Records contained in a dataset:
........

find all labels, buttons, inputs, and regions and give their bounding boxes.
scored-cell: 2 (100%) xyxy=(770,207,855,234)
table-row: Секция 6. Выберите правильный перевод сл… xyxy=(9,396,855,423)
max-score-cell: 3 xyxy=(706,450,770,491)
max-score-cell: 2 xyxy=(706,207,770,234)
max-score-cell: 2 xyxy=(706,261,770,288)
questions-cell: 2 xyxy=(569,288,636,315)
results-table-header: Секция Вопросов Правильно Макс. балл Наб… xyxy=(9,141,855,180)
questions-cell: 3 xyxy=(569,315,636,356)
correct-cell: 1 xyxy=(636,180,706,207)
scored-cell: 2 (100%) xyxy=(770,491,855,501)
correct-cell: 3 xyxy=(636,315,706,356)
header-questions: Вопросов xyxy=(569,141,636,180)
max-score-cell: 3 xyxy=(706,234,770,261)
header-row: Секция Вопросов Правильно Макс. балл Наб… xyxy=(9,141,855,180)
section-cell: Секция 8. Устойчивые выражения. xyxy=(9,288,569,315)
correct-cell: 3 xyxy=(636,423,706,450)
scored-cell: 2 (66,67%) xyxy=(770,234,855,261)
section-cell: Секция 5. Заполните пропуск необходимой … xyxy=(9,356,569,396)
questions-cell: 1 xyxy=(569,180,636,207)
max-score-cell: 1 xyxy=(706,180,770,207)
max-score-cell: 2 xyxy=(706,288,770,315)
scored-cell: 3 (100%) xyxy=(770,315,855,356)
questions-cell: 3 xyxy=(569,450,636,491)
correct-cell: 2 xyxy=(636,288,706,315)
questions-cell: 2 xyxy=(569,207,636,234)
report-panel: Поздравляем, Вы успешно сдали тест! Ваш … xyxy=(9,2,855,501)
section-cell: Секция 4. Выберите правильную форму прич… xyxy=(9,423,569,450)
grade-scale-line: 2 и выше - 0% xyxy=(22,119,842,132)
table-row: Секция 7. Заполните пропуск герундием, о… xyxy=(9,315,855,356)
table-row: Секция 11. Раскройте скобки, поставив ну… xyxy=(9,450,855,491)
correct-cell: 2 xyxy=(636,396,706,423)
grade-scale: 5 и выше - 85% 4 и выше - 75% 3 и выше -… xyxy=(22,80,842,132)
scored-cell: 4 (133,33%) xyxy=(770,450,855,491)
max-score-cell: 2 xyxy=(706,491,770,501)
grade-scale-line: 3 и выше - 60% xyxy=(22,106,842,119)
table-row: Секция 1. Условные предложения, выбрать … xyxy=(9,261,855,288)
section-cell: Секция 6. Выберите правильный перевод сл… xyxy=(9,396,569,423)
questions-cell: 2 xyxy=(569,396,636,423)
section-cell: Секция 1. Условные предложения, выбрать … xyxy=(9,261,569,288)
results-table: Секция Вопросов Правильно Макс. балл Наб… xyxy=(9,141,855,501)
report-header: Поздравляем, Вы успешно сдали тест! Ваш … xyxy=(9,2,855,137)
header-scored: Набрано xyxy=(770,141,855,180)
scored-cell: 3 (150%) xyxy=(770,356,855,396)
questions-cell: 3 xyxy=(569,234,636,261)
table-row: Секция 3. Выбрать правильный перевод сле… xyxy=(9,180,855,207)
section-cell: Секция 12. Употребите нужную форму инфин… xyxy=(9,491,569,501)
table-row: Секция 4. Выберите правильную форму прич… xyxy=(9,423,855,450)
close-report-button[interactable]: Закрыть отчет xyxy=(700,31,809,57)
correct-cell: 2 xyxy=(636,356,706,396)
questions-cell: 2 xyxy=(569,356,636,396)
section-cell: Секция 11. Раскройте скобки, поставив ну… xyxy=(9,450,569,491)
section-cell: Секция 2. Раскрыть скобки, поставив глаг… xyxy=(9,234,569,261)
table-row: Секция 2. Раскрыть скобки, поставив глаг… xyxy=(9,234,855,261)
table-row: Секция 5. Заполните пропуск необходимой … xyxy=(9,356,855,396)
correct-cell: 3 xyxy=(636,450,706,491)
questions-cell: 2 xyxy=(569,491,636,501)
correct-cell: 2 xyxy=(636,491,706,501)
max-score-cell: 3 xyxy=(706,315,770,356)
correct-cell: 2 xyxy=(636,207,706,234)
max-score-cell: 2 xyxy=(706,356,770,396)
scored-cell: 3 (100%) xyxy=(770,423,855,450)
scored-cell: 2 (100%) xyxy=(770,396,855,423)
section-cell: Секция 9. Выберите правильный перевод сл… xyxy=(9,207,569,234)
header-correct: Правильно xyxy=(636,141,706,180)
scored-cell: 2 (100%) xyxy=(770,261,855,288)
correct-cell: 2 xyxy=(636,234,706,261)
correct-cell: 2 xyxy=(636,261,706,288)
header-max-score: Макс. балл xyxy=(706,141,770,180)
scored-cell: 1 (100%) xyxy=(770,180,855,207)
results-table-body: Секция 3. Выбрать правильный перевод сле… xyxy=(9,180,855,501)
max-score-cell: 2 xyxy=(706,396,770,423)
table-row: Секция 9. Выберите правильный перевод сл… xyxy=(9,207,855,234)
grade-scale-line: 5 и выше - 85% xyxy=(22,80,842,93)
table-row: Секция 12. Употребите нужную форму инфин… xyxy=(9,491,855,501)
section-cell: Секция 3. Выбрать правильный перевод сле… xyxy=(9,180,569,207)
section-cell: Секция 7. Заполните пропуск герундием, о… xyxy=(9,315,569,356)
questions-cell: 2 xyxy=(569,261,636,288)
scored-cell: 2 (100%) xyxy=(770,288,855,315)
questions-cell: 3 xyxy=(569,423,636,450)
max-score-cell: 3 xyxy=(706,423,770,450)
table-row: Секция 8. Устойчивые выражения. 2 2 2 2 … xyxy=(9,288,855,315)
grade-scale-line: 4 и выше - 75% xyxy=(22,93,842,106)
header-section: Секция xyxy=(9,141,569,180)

........

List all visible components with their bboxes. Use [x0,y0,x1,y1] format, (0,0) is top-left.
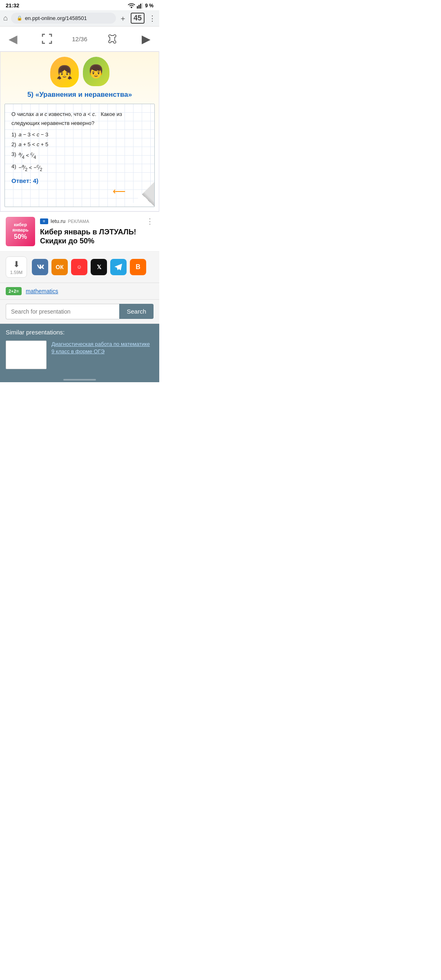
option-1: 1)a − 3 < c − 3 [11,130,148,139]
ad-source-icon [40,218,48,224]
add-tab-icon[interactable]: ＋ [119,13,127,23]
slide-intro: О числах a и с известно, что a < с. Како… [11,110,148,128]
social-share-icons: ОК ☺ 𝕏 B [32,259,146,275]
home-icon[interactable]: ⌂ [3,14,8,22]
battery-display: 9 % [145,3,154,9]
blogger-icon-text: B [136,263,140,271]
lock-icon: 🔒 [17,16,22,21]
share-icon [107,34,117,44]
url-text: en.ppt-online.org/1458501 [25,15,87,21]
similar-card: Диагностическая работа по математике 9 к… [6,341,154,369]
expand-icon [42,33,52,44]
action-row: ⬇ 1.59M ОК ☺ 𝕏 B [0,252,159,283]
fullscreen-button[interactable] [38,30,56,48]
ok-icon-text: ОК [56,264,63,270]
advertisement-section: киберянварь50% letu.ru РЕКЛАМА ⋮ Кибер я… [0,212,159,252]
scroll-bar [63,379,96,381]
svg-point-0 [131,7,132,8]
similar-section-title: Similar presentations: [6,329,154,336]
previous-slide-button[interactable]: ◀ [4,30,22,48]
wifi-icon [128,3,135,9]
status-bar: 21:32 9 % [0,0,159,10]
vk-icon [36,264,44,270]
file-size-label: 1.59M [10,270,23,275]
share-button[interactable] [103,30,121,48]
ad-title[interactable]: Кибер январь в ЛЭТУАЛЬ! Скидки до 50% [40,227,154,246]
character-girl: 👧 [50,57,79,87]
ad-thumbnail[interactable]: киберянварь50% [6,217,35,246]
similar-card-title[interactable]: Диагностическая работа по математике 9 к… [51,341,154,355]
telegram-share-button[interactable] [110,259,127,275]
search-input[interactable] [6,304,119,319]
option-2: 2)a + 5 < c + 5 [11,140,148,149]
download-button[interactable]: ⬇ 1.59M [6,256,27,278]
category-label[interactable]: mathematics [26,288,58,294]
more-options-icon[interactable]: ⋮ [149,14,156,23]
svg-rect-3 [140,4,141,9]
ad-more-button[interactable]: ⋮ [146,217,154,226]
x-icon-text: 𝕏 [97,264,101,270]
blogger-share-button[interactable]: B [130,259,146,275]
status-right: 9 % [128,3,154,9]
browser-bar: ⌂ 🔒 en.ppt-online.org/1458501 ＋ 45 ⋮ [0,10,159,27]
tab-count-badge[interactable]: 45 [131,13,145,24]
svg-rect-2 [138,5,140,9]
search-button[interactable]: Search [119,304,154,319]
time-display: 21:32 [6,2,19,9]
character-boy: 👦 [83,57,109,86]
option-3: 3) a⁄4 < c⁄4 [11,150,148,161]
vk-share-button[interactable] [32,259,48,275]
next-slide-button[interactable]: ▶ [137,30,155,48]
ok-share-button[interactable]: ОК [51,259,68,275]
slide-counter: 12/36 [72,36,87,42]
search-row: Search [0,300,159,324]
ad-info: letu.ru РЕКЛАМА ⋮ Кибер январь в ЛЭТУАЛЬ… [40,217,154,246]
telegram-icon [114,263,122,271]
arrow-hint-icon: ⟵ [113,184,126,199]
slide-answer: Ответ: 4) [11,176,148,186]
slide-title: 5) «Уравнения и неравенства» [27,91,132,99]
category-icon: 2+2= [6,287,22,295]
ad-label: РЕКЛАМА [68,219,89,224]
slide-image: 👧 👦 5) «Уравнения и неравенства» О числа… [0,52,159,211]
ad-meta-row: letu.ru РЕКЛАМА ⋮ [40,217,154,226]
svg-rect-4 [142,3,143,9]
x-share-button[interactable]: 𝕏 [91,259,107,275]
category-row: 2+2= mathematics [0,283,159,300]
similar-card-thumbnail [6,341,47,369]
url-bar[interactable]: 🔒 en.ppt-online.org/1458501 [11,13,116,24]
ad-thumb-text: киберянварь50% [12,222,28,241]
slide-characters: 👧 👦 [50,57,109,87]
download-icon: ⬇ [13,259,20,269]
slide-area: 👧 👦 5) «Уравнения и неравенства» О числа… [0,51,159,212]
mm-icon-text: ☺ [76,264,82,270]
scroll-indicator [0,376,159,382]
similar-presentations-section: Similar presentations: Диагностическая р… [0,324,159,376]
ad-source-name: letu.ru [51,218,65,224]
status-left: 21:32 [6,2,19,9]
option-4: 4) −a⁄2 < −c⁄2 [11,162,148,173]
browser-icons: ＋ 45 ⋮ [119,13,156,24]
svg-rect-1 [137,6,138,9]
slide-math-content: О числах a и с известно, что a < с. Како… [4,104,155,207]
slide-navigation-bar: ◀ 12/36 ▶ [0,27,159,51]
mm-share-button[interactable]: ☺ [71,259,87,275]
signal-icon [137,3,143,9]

........

▶ [DIRECTIONS FOR THIS TASK]:
Which lines above include the word "инфин"? Pick them out and copy them.

▶ [RESPONSE TO THE TASK]:
section-cell: Секция 12. Употребите нужную форму инфин… xyxy=(9,491,569,501)
table-row: Секция 12. Употребите нужную форму инфин… xyxy=(9,491,855,501)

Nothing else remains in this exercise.